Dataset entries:
-- Opening Marker --

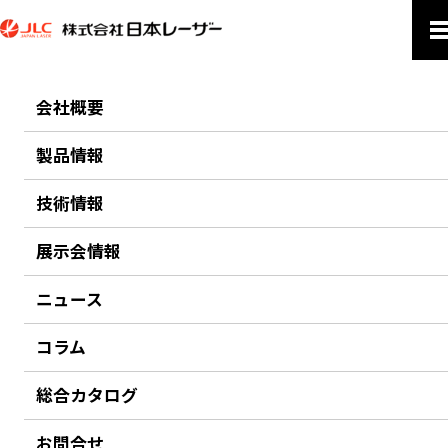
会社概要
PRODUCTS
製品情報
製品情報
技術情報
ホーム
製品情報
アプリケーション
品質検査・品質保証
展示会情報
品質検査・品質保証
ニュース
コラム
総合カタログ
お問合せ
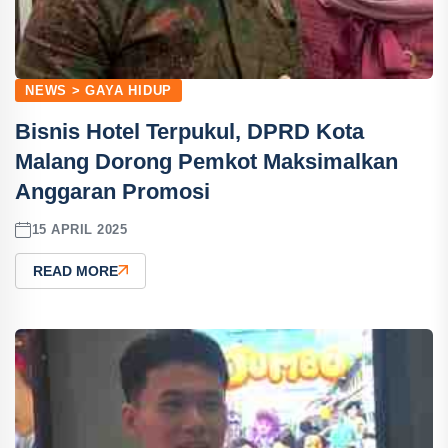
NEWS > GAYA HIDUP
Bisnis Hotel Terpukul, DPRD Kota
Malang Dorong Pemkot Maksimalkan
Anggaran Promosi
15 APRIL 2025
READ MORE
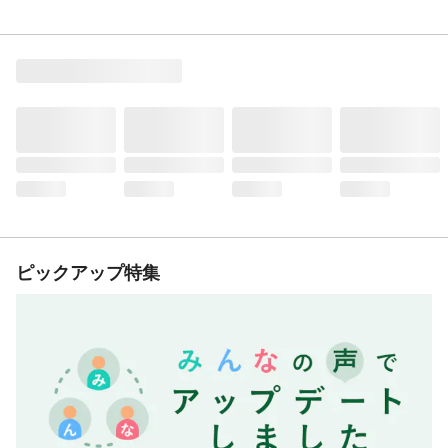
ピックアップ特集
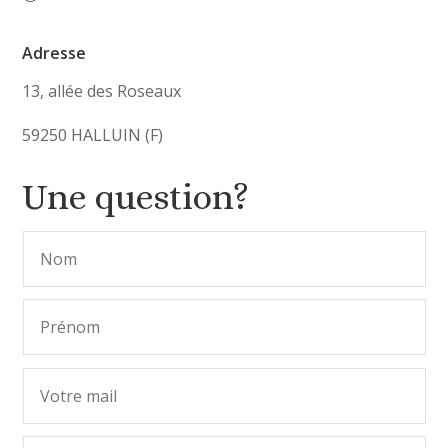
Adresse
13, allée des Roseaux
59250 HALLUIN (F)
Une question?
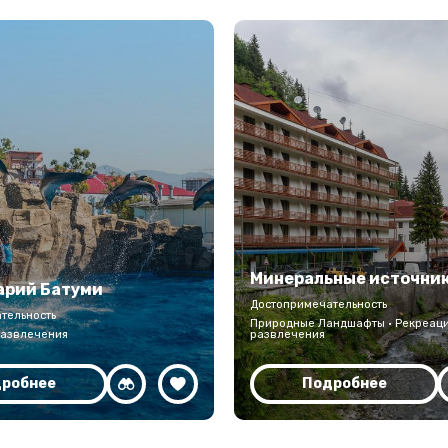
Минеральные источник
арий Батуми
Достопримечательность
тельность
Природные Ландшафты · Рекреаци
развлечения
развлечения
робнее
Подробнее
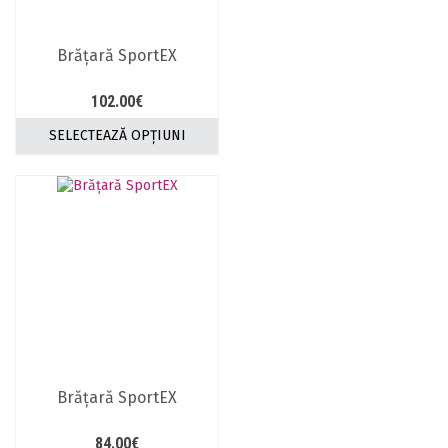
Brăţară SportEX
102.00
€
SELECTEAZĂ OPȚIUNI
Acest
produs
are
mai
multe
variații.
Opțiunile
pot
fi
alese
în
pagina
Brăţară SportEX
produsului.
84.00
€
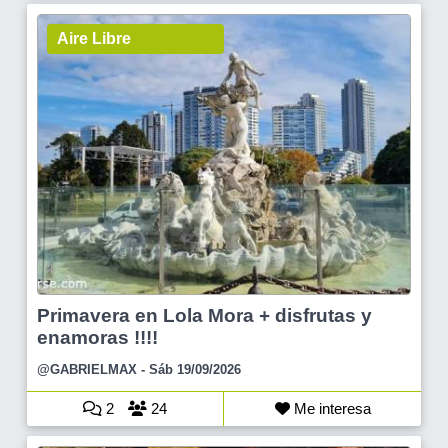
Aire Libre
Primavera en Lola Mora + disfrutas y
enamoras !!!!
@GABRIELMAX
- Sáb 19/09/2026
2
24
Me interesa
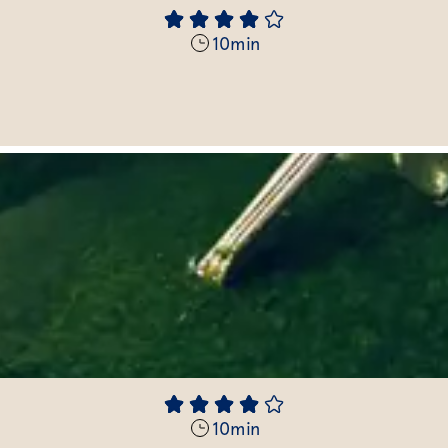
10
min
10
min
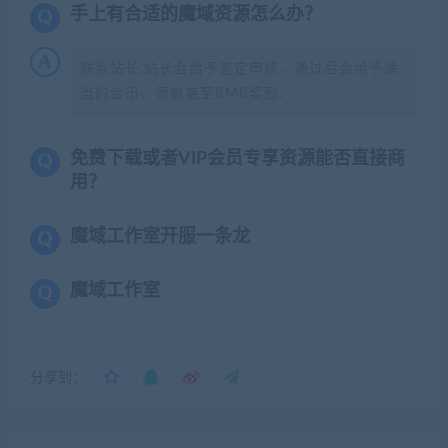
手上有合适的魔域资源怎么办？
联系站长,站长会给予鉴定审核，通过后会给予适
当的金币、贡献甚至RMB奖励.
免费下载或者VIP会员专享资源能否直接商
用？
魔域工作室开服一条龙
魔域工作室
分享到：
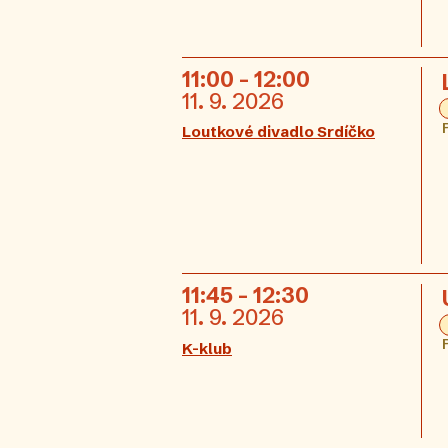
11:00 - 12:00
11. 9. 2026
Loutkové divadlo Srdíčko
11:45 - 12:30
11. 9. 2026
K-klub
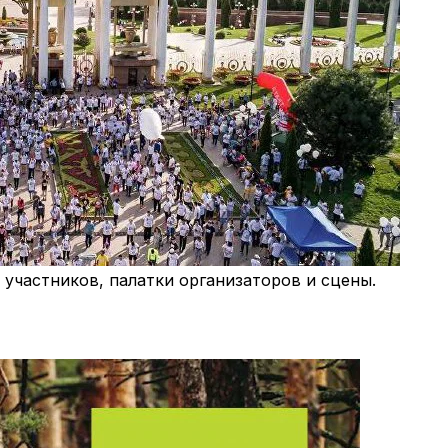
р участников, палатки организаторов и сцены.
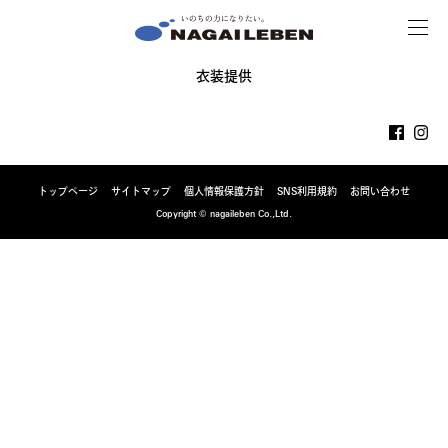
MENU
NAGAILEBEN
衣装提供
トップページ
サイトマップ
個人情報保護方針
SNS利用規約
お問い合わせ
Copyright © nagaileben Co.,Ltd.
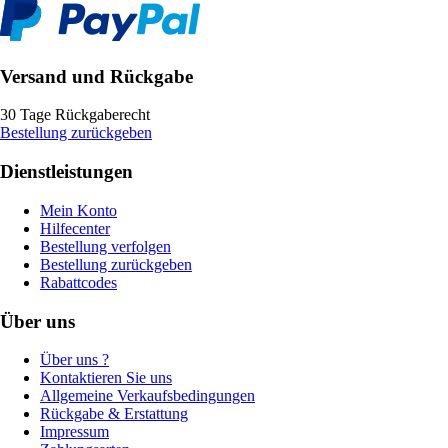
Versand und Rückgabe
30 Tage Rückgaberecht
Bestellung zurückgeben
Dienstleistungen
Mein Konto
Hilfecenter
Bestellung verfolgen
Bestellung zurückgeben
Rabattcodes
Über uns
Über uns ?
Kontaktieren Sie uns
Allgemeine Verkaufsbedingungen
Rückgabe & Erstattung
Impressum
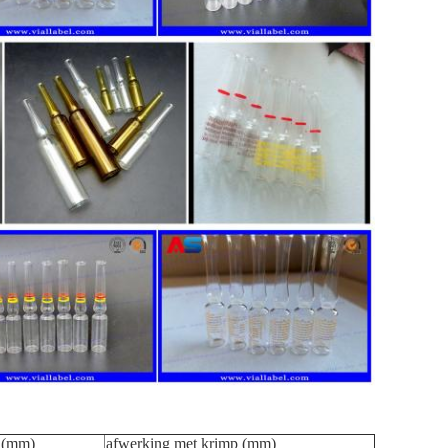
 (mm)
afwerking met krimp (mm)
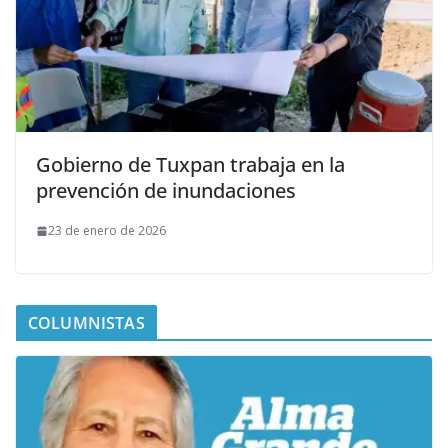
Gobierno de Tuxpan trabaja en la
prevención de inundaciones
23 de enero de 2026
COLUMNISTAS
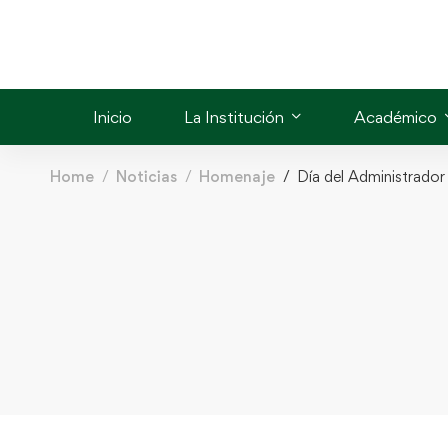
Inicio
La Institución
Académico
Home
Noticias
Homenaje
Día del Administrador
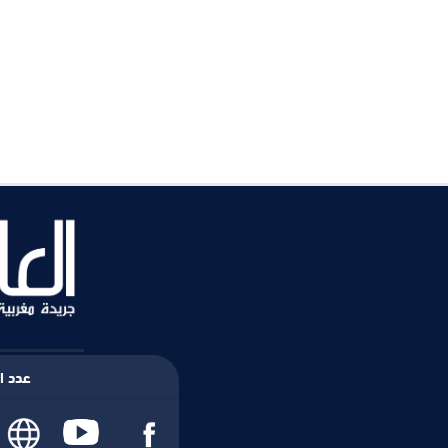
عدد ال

-- Closing Marker --

What is needed:
Print the lines from the line with "Hilfecenter" to the end of the data above. Include both ends, exclude the pictures, and add nothing else.

Solution to the exercise:
Hilfecenter
Bestellung verfolgen
Bestellung zurückgeben
Rabattcodes
Über uns
Über uns ?
Kontaktieren Sie uns
Allgemeine Verkaufsbedingungen
Rückgabe & Erstattung
Impressum
 (mm)
afwerking met krimp (mm)
Gobierno de Tuxpan trabaja en la
prevención de inundaciones
23 de enero de 2026
COLUMNISTAS
Inicio
La Institución
Académico
Home
Noticias
Homenaje
Día del Administrador
عدد ال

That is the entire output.